Abstract

To describe the natural history of pulmonary hypertension (PH) and the risk of death and pulmonary morbidity associated with the persistence of PH through the neonatal hospitalization for these infants. We performed a retrospective cohort study of infants with congenital diaphragmatic hernia (CDH) cared for at University of California San Francisco (2002-2012). Infants with other major anomalies or syndromes were excluded (n = 43). Clinical echocardiograms were performed weekly for up to 6 weeks or until PH resolved off respiratory support or until hospital discharge. Echocardiograms were re-read by a blinded reviewer and categorized by severity of elevation in estimated pulmonary arterial pressure.

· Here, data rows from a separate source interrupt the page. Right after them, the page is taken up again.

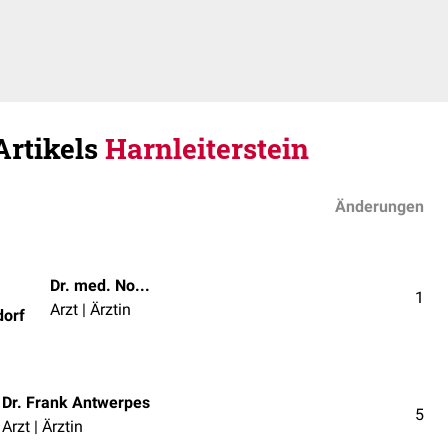
Artikels
Harnleiterstein
Änderungen
Dr. med. Norbert Ostendorf
1
Arzt | Ärztin
dorf
Dr. Frank Antwerpes
5
Arzt | Ärztin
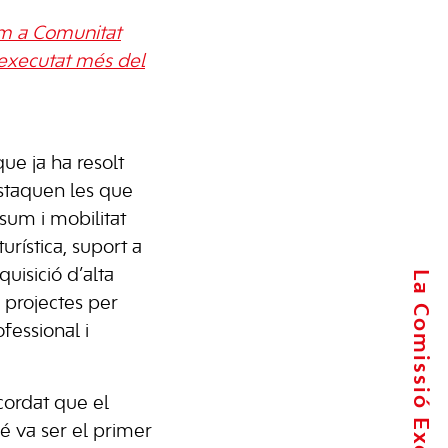
om a Comunitat
 executat més del
ue ja ha resolt
staquen les que
sum i mobilitat
turística, suport a
quisició d’alta
La Comissió Executiva
o projectes per
fessional i
ecordat que el
 va ser el primer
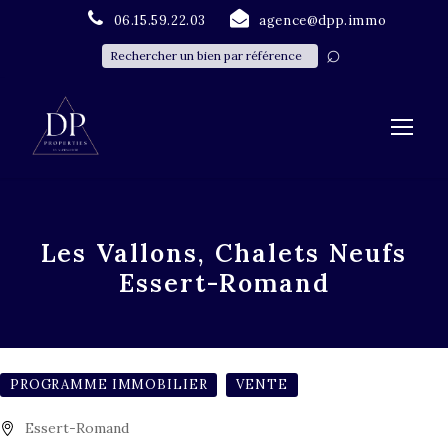
06.15.59.22.03
agence@dpp.immo
Les Vallons, Chalets Neufs
Essert-Romand
PROGRAMME IMMOBILIER
VENTE
Essert-Romand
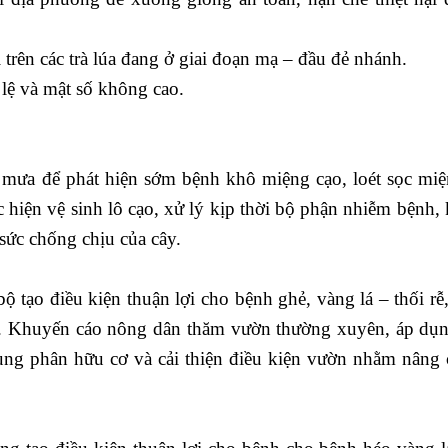
trên các trà lúa đang ở giai đoạn mạ – đầu đẻ nhánh.
 lệ và mật số không cao.
ưa để phát hiện sớm bệnh khô miệng cạo, loét sọc miệ
hiện vệ sinh lô cạo, xử lý kịp thời bộ phận nhiễm bệnh, 
ức chống chịu của cây.
ạo điều kiện thuận lợi cho bệnh ghẻ, vàng lá – thối rễ, 
nh. Khuyến cáo nông dân thăm vườn thường xuyên, áp dụ
ụng phân hữu cơ và cải thiện điều kiện vườn nhằm nâng 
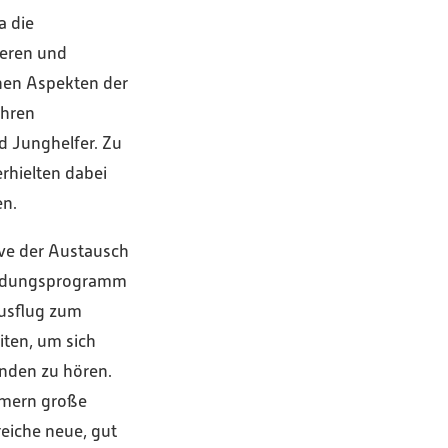
a die
teren und
hen Aspekten der
ihren
d Junghelfer. Zu
rhielten dabei
en.
ve der Austausch
bildungsprogramm
Ausflug zum
iten, um sich
nden zu hören.
eamern große
reiche neue, gut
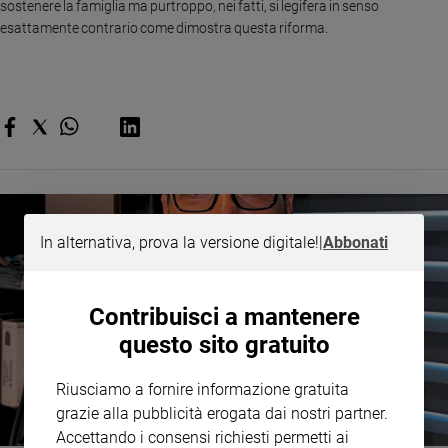
sostenere la famiglia ma purtroppo, nei fatti, si legifera in senso
e
esattamente contrario come dimostra questa riforma.
giovani
Adolescenza
Bioetica
Vai
Riflessioni
In alternativa, prova la versione digitale!
|
Abbonati
Foto
Contribuisci a mantenere
Video
questo sito gratuito
Podcast
Riusciamo a fornire informazione gratuita
grazie alla pubblicità erogata dai nostri partner.
Accettando i consensi richiesti permetti ai
Privacy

PH was defined as ≥2/3 systemic blood pressure. Severity was determined by a hierarchy of ductus arteriosus level shunt, interventricular septal position, and tricuspid regurgitant jet velocity. Of 140 infants with ≥1 echo, 98 resolved their PH prior to death/discharge. Mean time to resolution was 18 days (median 14 days, IQR 8, 21 days). Those with persistence of PH had a higher rate of extracorporeal membrane oxygenation (P < .001) and death (P < .001), and fewer ventilator-free days (P < .001). Persistence of PH at 14 days predicted mortality (area under the receiver operating characteristic curve 0.87) and adverse respiratory outcomes (area under the receiver operating characteristic curve 0.80-0.83). The majority of infants with CDH resolve PH between 1 and 3 weeks of life. At 2 weeks of age, severity of PH by echocardiogram strongly predicts short-term pulmonary morbidity and death. Further evaluation of physiological alterations during that time may lead to novel therapies for severe CDH.